“To improve is to change; to be perfect is to change often.”
– Winston Churchill
We’ve talked about the fear of change and the benefits of it, but sometimes understanding these things aren’t enough to accept it or to even want to change.
As human beings, it is in our nature to evolve — to change. It’s how we move forward and how we create new and better things.
Though you have to be willing to change and understand that there needs to be a change before you can make any real progress towards changing for the better.
A lot of people say “It’s time for a change” or that they want to change, then these same people fall back into the exact same habits they’ve been trying to change.
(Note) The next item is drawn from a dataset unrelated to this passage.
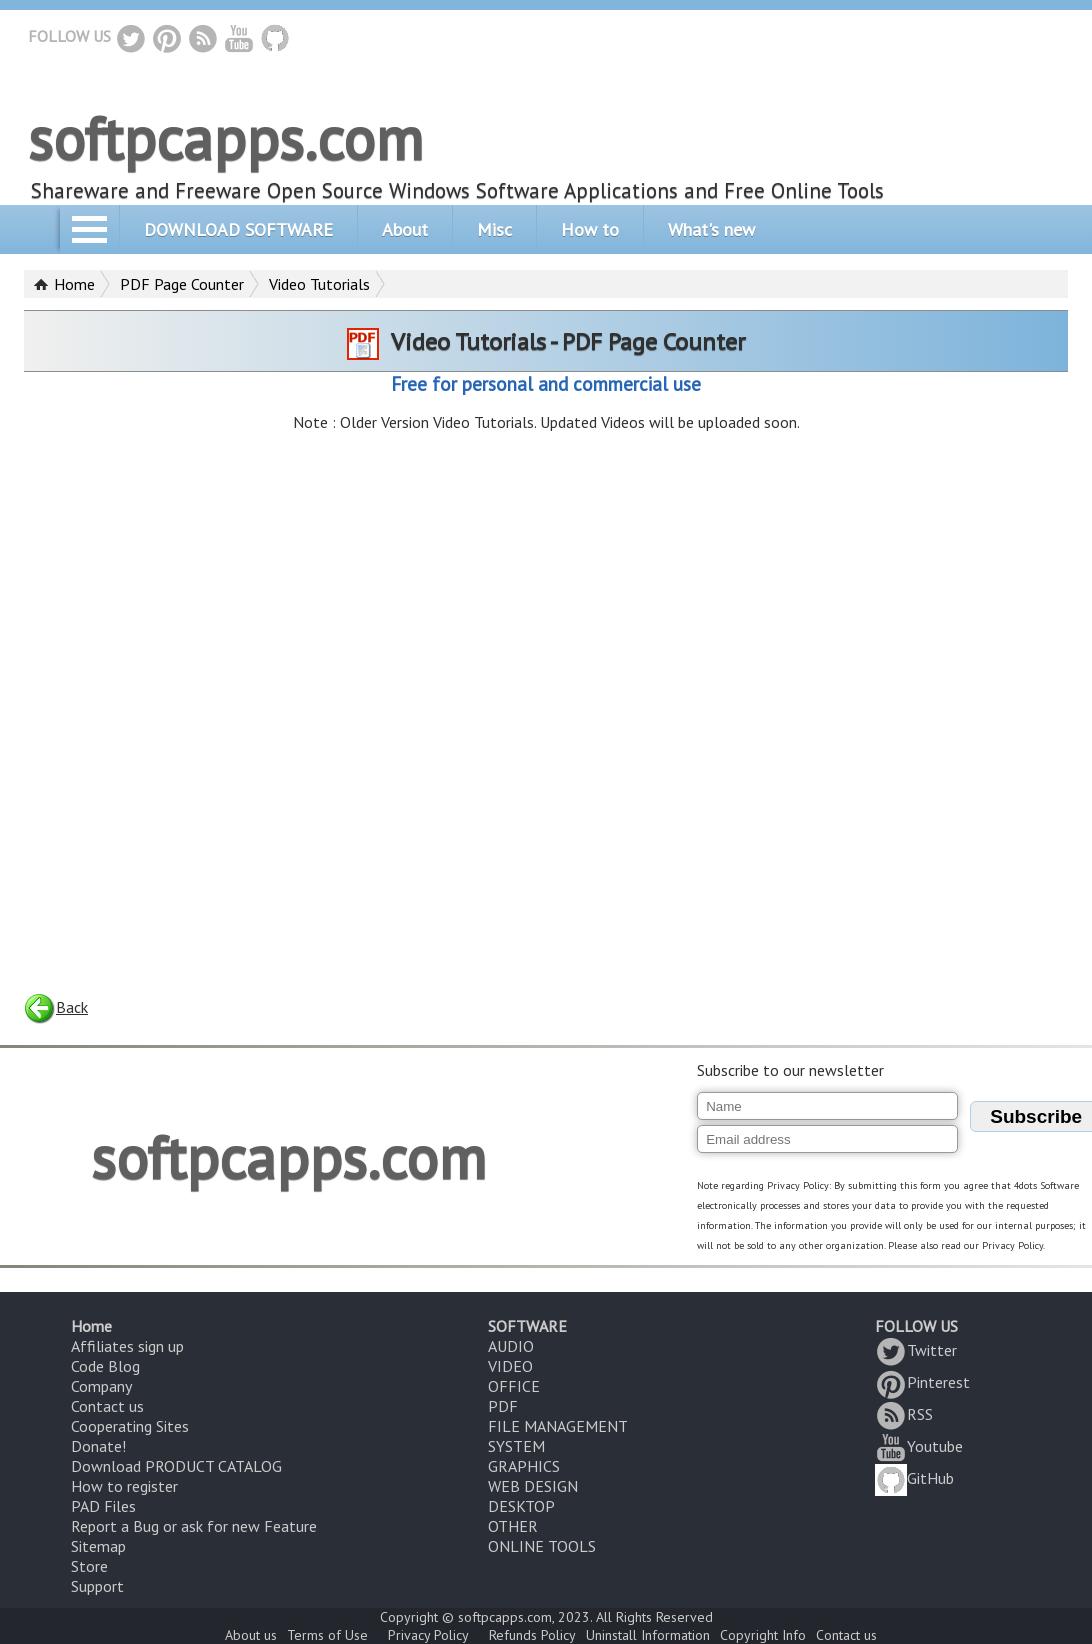  I want to click on Donate!, so click(98, 1446).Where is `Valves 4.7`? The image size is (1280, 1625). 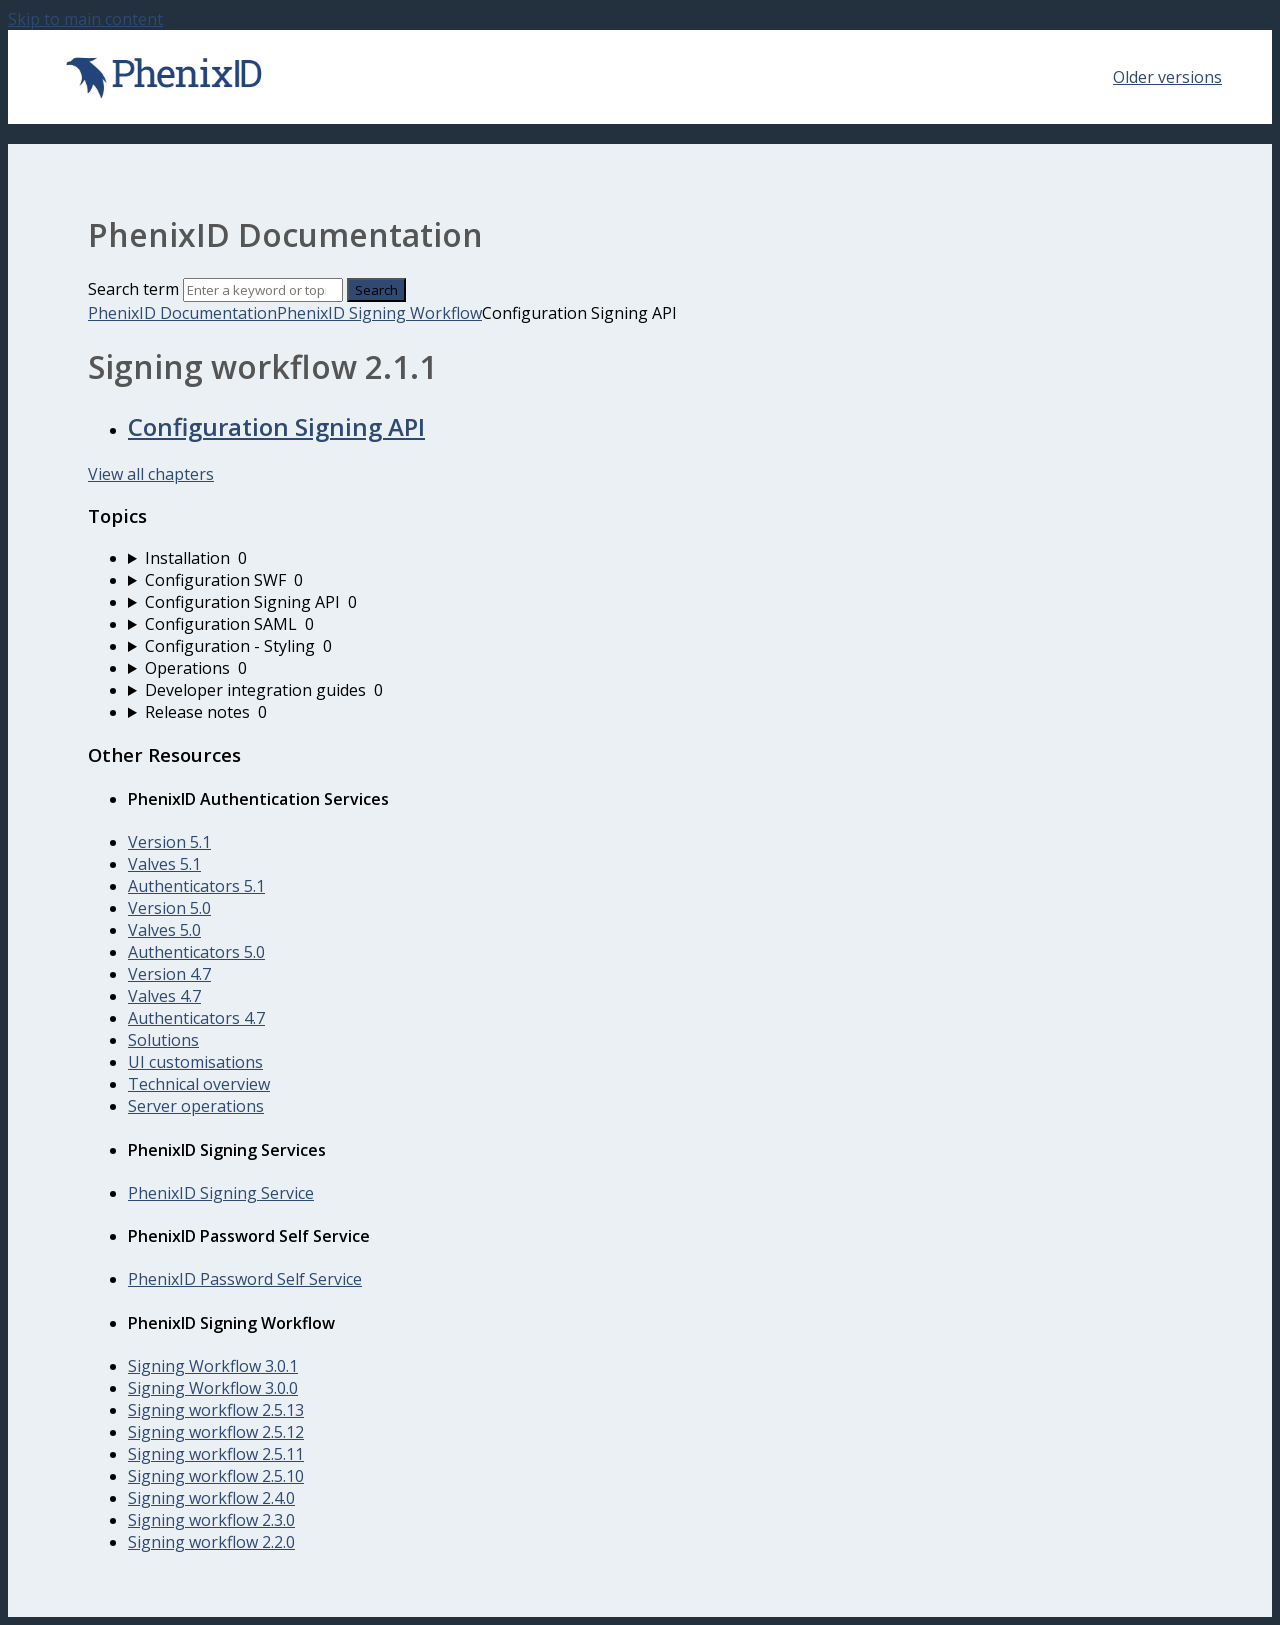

Allowing yourself to move forward is as difficult or as simple and you’re willing to make it. If you are really struggling with change, yet have the desire to change, you’re really going to need to work at it. The saying “You can’t teach an old dog new tricks” exists for a reason: it’s difficult to break ourselves of the habits we’ve grown accustomed to.
If I’d like to be more sociable, I would need to break myself of my habit of quietly sitting in the back of the room and not really engaging anyone. And I can’t just say, “This is the day I where I erase all of my fears and anti-social behaviors” and be done with the whole thing. I need to practice being more social. I need to practice being more build myself up in order to break myself of the anti-social tendencies I’ve accrued.
Forbes has a few wonderful tips on how to break yourself of the habits that most people wish they could change about themselves. The article gives you advice on how to improve your optimism, self-awareness, focus, social skills, emotions, and your compassion. However, all of these things have one thing in common: they require you to actively work at improving them.
You must consistently adjust your thoughts in order to improve your optimism; you have to meditate on yourself to improve your awareness; you have to train yourself to focus on one thing for a short period of time every day; you must train yourself to understand body language and social cues in order to improve your social skills; you have to actively calm yourself when you begin to feel very emotional; and you have to regularly imagine how others feel in order to improve your compassion.
These things take time and they take work. The sooner you take the time to begin bettering yourself, the sooner you’ll start noticing a change in yourself. The only person you can rely on to help you change is you. So stop waiting for someone to change you – it’s up to you to be that force for change that you desire!